By BRUCE Piper
I could barely believe my eyes last week at Qantas’ reaction to an Australian Competition and Consumer Commission report into the aviation sector.
The wide-ranging coverage of Australia’s airlines and airports noted the distress everyone had been under due to COVID-19, with ACCC Chair Rod Sims citing “concerns from some airlines that airports may seek to significantly increase charges to airlines in order to recover lost profits from the pandemic”.
Warning airport operators not to take advantage of the situation, Sims said higher costs “could limit an already vulnerable sector’s ability to recover, and impact on both consumers and the economy”.
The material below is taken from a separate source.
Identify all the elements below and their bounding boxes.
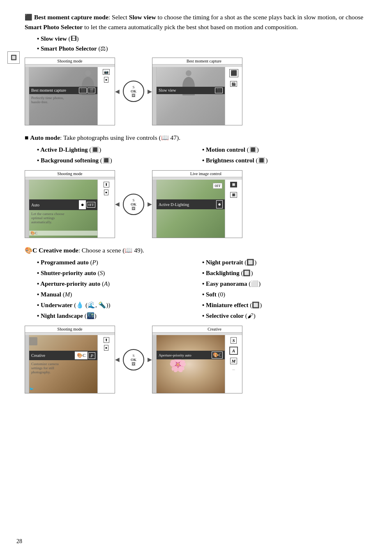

Qantas chief Joyce weighed in, pontificating that airports are only able to lift their prices because they are “unregulated monopolies…there’s nothing really stopping them charging whatever they like”.
By contrast, he insisted “we can’t say to our passengers ‘we’ve lost $20 billion in revenue due to COVID so we are going to increase airfares accordingly to recover our losses’ because it’s highly competitive between airlines – and it’s not the right thing to do,” with Joyce seemingly blissfully unaware of the irony, since Qantas had done exactly that to travel agents by unilaterally cutting commission.
Back in May this year, Qantas Executive Manager of Global Sales & Distribution, Igor Kwiatikowski, tried to justify the carrier’s position on the cuts, telling travelBulletin “like all airlines, Qantas is working to recover from the biggest crisis our industry has ever faced”.
“Maintaining the status quo around our commission structure is no longer viable and the changes we’re making form part of the work under way right across the business to reduce our costs by $1 billion a year.
“Given the billions of dollars of extra debt and lost revenue due to COVID, these cost reductions are central to our recovery plan,” he said.
Joyce’s comments about airports using their strong position to raise charges should ring pretty hollow in the ears of QF’s thousands of third party distributors whose survival is threatened by commission cuts.
As the QF CEO blithely noted, changing commercial arrangements to recover COVID-related losses is simply “not the right thing to do”.